When it came to the first week of filming on the Greek we were slung with cruel poetry right back on to the Vegas strip and indeed the very same hotel and room as before. My suite, I observed, had a lot of boys’ toys-type trinkets like a pool table and fußball (I hate that word), but also a wipe-clean couch. In fact all the surfaces were wipe-clean. I’m not sure that it is a talisman of success to be staying in a room designed to be covered in sperm. In the front room there was a glass cylindrical shower, like a teleportation device, with lights on the ceiling and floor. At the centre there was a pole for the inevitable pole dancer that you would be bringing back to your suite. This is the ergonomic ideology employed at the hotel. No trouser press or little kettle, no shortbread or mini shampoos, no, a private pole dancing shower. I used it once to shower in, alone. It was the most depressing shower of my life, it was like doing your taxes in Disneyland. The closer I got to the summit of this mountain of indulgence, the more the climb seemed pointless.

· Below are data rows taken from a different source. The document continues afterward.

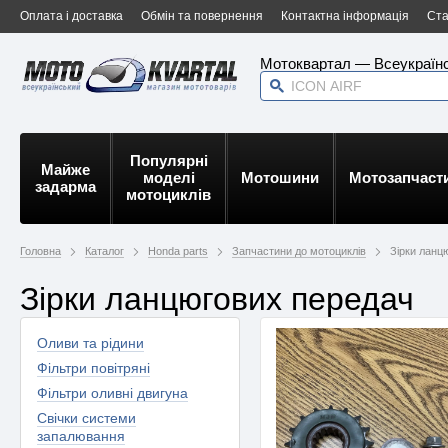
Оплата і доставка
Обмін та повернення
Контактна інформація
Ста
Мотоквартал — Всеукраїнс
Популярні
Майже
моделі
Мотошини
Мотозапчаст
задарма
мотоциклів
Головна
Каталог
Honda parts
Запчастини до мотоциклів
Зірки ланц
Зірки ланцюгових передач
Оливи та рідини
Фільтри повітряні
Фільтри оливні двигуна
Свічки системи
запалювання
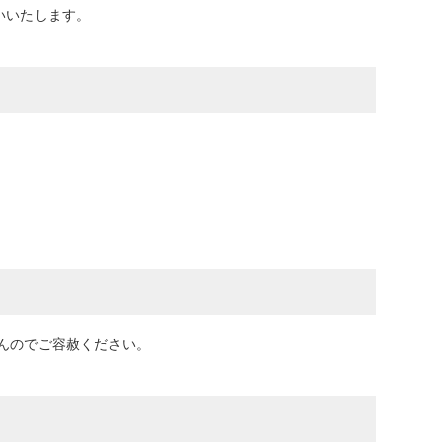
いいたします。
んのでご容赦ください。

The film itself brought more opportunity. By the time this book is out it will have been released and we’ll know if it was a commercial success or not; either way I’ve seen it and it makes me laugh. It looks cool, Jonah is brilliant and adorable, Puffy is a revelation as the self-parodying music magnate Sergio, and Elisabeth Moss and Rose Byrne as me and Jonah’s girlfriends are both hilarious. I loved working with the Irish actor Colm Meaney, who like Alfred Molina in The Tempest exudes qualities that one longs to emulate: diligence, warmth and class.
Making movies is not like watching them. As I’ve explained before, and I don’t wish to sound ungrateful, it’s like a long, boring caravan holiday, and I’d had enough of them as a kid. The performing and the collaborating with talented people are the upside but, for young aspirants out there, if you want to succeed in film-making, don’t study On the Waterfront or Goodfellas while reading Stanislavski, book yourself into a caravan park in Ramsgate for three months and say the same thing twenty times every morning while caked in make-up – if you enjoy that, then Welcome to Show Business.